Walk across the yard, through the field and experience the gouging and great holes the armadillos are digging. I first saw one when a little girl outside Brownsville, Texas near the Mexican border, and now they are well established in northeast Oklahoma and beyond. Consider the honeysuckle invasion I discovered when looking for the old magical tree in the gully and finding it was like walking through unfinished baskets, the vines so entwined near it and the vines weighting down and changing the shape of young trees nearby.
My grandmother came to visit us when we lived in west Texas and saw we had a trumpet vine growing to produce shade on the porch and immediately said, "Get the ax." Remembering those words, I have been watchful all these years when first seeing trumpet vines on fence rows in the county. Just 2 weeks ago, I discovered the first blooms on the back fence and am going back with the chain saw, forget the ax!
There are also predictions of more ticks and more toxic poison ivy being made by the National Wildlife Federation due to the changes in temperatures. We are living in a climate of denial to not accept there is something big happening around us. This is also a topic we will all learn more about at the 19th National Environmental Conference at Tar Creek September 26 and 27 at NEO College.

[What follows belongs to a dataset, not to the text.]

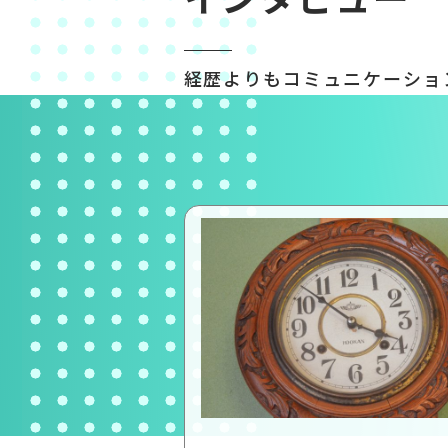
経歴よりもコミュニケーショ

According to NASA, scientists think we can do things to stop the climate from changing as much by using less energy and water and by planting trees. Another way to help is by learning about Earth. The more you know about Earth, the more you can help solve climate problems.
To deal with this piece of climate change on my land, we are going to isolate and burn the patches of panicum in the early spring and hope the native grasses will get ahead of it. Until then, I am going to brushhog a bit of it, then park the tractor and clean off every one of the tiny seeds and burn them before going back out to the pasture to do more. Yep. I am working through my panic attack.
Respectfully Submitted ~ Rebecca Jim
Rebecca Jim is executive director of the LEAD Agency.